Each day, we’ll have one in-depth review of a driver that finished in the top-five in each of the four professional classes (Top Fuel, Funny Car, Pro Stock and Pro Stock Motorcycle), as well as a compendium of select other drivers that did not finish in the top-five.

We began the series Monday with Antron Brown. Today, we feature Ron Capps.

2016_Ron_Capps_Action

2016_ron_cappsDriver: Ron Capps

Age: 51

Hometown: Carlsbad, Calif.

Team: Don Schumacher Racing

Sponsor/car: NAPA Auto Parts Dodge Charger

Crew chief: Rahn Tobler

2016 season finish: First in Funny Car.

2016 season statistics: 24 races, 5 wins, 5 runner-up, 7 semifinals, 5 quarterfinals. No. 1 qualifier four times. Round-by-round record: 54 wins, 18 losses.

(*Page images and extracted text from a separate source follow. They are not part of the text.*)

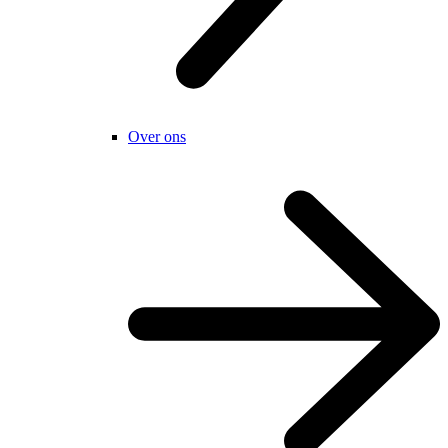
Over ons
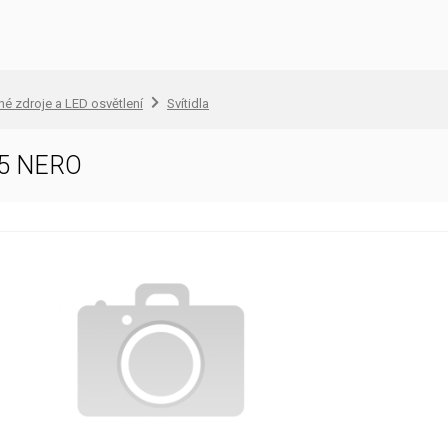
lné zdroje a LED osvětlení
Svítidla
15 NERO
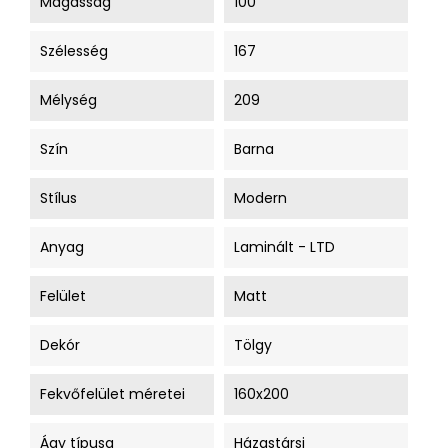
Magasság
100
Szélesség
167
Mélység
209
Szín
Barna
Stílus
Modern
Anyag
Laminált - LTD
Felület
Matt
Dekór
Tölgy
Fekvőfelület méretei
160x200
Ágy típusa
Házastársi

Crowned 2016 NHRA Funny Car champion.

Career statistics (includes both Funny Car and previously in Top Fuel): 483 races, 50 wins (49 Funny Car, 1 Top Fuel), 50 runner-up (49 FC, 1 TF), 89 semifinals, 98 quarterfinals. No. 1 qualifier 21 times. Round-by-round record: 626 wins, 414 losses. 19 DNQ. 2016 NHRA Funny Car champion.

What went right in 2016: Capps had the best season of his career, starting off with a win in the season-opening Winternationals. … After finishing runner-up four times (including losing the 2012 Funny Car title by a mere two points), the California native finally won it all. … Consistency was the biggest key for Capps, who reached the semifinals 17 times or better (and at least the quarterfinals in 22 of 24 races). … Clinched the championship in the season-ending race at his home track, Auto Club Raceway in Pomona, Calif.

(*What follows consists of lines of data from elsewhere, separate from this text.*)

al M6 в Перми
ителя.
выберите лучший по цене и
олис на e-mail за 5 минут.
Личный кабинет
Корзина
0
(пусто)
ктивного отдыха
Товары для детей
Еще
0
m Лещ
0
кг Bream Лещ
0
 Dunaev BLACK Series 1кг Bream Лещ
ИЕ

What went wrong in 2016: Lost amid all the hoopla of Capps’ championship was the fact he won the title despite failing to qualify for the spring race at Las Vegas. After that, he lost in the semifinals at Charlotte, quarterfinals at Houston and Atlanta, and lost in the first round at Topeka (the only time he lost in the first round this season). Things were looking bleak, but Capps rallied to win three of the next four to get him back on track. … After his last win of the season at Seattle, Capps’ consistency – reaching the semifinals five times and finals two other times – allowed him to stay ahead of his closest challengers and to win the title. He also suffered one of the scariest crashes of his career in the U.S. Nationals at Indianapolis, when he crashed into the end-of-track sandtrap and retaining fence, ending up trapped upside down for several minutes before being rescued unharmed.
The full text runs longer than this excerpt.